Final answer:
The line r, with equation 2x + y - 1 = 0, intersects the circumference, with equation x² + y² + 6x - 8y = 0, at two points.
Step-by-step explanation:
The line r, with equation 2x + y - 1 = 0, and the circumference, with equation x² + y² + 6x - 8y = 0, are given. To determine the position of the line r in relation to the circumference, we need to solve the system of equations.

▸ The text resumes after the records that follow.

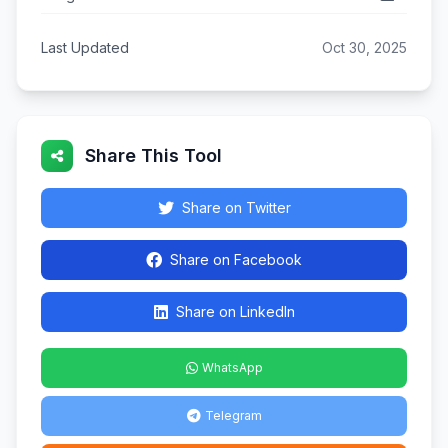
Last Updated
Oct 30, 2025
Share This Tool
Share on Twitter
Share on Facebook
Share on LinkedIn
WhatsApp
Telegram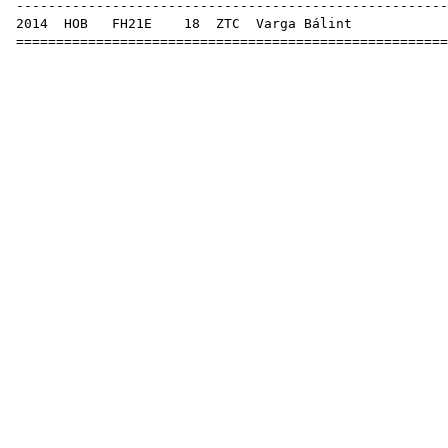
------------------------------------------------------
2014
HOB
FH21E
18
ZTC
Var
======================================================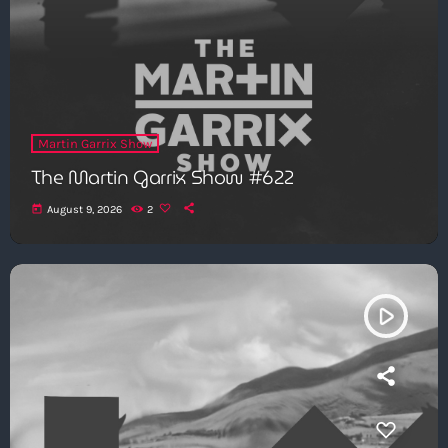
Martin Garrix Show
The Martin Garrix Show #622
today
August 9, 2026
2
play_arrow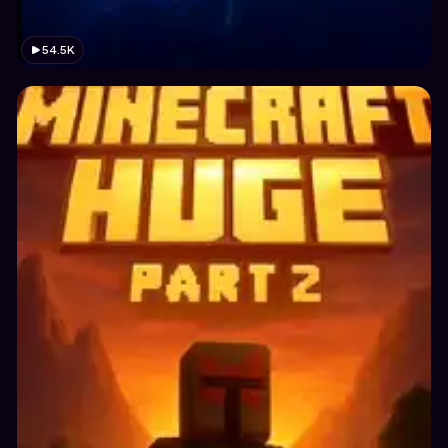
54.5K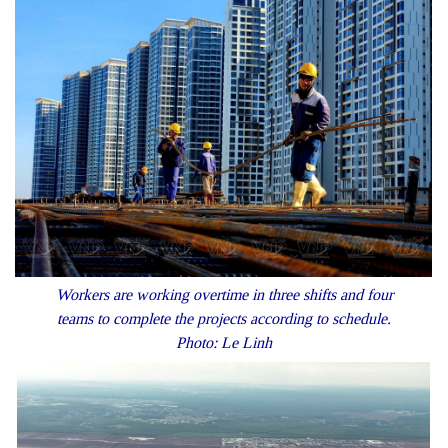
Workers are working overtime in three shifts and four
teams to complete the projects according to schedule.
Photo: Le Linh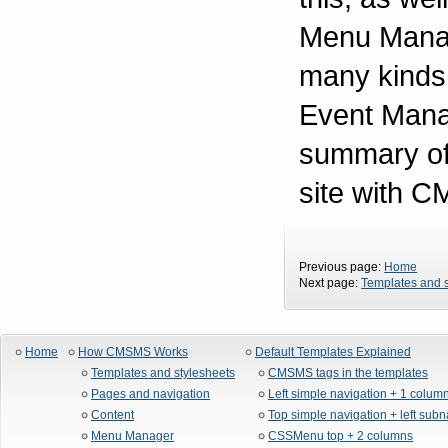
Menu Manage
many kinds o
Event Manag
summary of 
site with 
Previous page:
Home
Next page:
Templates and s
Home
How CMSMS Works
Default Templates Explained
Templates and stylesheets
CMSMS tags in the templates
Pages and navigation
Left simple navigation + 1 colum
Content
Top simple navigation + left sub
Menu Manager
CSSMenu top + 2 columns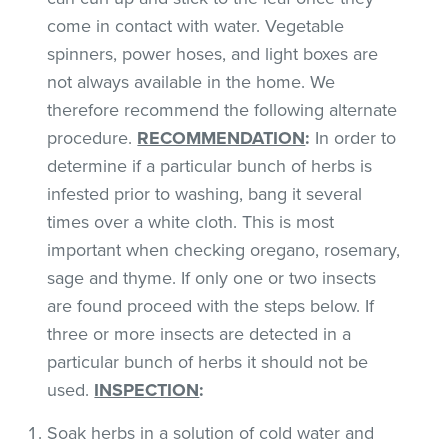
come in contact with water. Vegetable
spinners, power hoses, and light boxes are
not always available in the home. We
therefore recommend the following alternate
procedure.
RECOMMENDATION
:
In order to
determine if a particular bunch of herbs is
infested prior to washing, bang it several
times over a white cloth. This is most
important when checking oregano, rosemary,
sage and thyme. If only one or two insects
are found proceed with the steps below. If
three or more insects are detected in a
particular bunch of herbs it should not be
used.
INSPECTION
:
Soak herbs in a solution of cold water and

- First, solve the equation 2x + y - 1 = 0 for y:
y = -2x + 1
- Substitute this expression for y into the equation x² + y² + 6x - 8y = 0:
x² + (-2x + 1)² + 6x - 8(-2x + 1) = 0
x² + 4x² - 4x + 1 + 6x + 16x - 8 = 0
5x² + 16x - 7 = 0
- Solve this quadratic equation for x using the quadratic formula:
x = (-16 ± √(16² - 4(5)(-7))) / (2(5))
x = (-16 ± √(256 + 140)) / 10
x = (-16 ± √396) / 10
x = (-16 ± 2√99) / 10
x = (-8 ± √99) / 5
- Substitute these values of x back into the equation 2x + y - 1 = 0 to find the corresponding values of y:
For x = (-8 + √99) / 5, y = -2((-8 + √99) / 5) + 1
For x = (-8 - √99) / 5, y = -2((-8 - √99) / 5) + 1
- Thus, the line r intersects the circumference at two points.